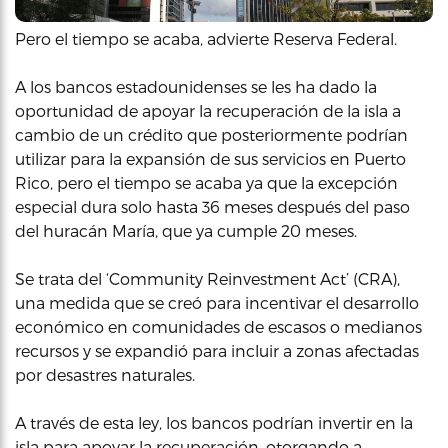
Pero el tiempo se acaba, advierte Reserva Federal.
A los bancos estadounidenses se les ha dado la
oportunidad de apoyar la recuperación de la isla a
cambio de un crédito que posteriormente podrían
utilizar para la expansión de sus servicios en Puerto
Rico, pero el tiempo se acaba ya que la excepción
especial dura solo hasta 36 meses después del paso
del huracán María, que ya cumple 20 meses.
Se trata del ‘Community Reinvestment Act’ (CRA),
una medida que se creó para incentivar el desarrollo
económico en comunidades de escasos o medianos
recursos y se expandió para incluir a zonas afectadas
por desastres naturales.
A través de esta ley, los bancos podrían invertir en la
isla para apoyar la recuperación, otorgando a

━━━━━━━━━━━━━━━━━━━━━━━━━━━━━━

● PROBLEM DESCRIPTION
Please reproduce the data above word for word, skipping all images.

● RESULT
Pero el tiempo se acaba, advierte Reserva Federal.
A los bancos estadounidenses se les ha dado la
oportunidad de apoyar la recuperación de la isla a
cambio de un crédito que posteriormente podrían
utilizar para la expansión de sus servicios en Puerto
Rico, pero el tiempo se acaba ya que la excepción
especial dura solo hasta 36 meses después del paso
del huracán María, que ya cumple 20 meses.
Se trata del ‘Community Reinvestment Act’ (CRA),
una medida que se creó para incentivar el desarrollo
económico en comunidades de escasos o medianos
recursos y se expandió para incluir a zonas afectadas
por desastres naturales.
A través de esta ley, los bancos podrían invertir en la
isla para apoyar la recuperación, otorgando a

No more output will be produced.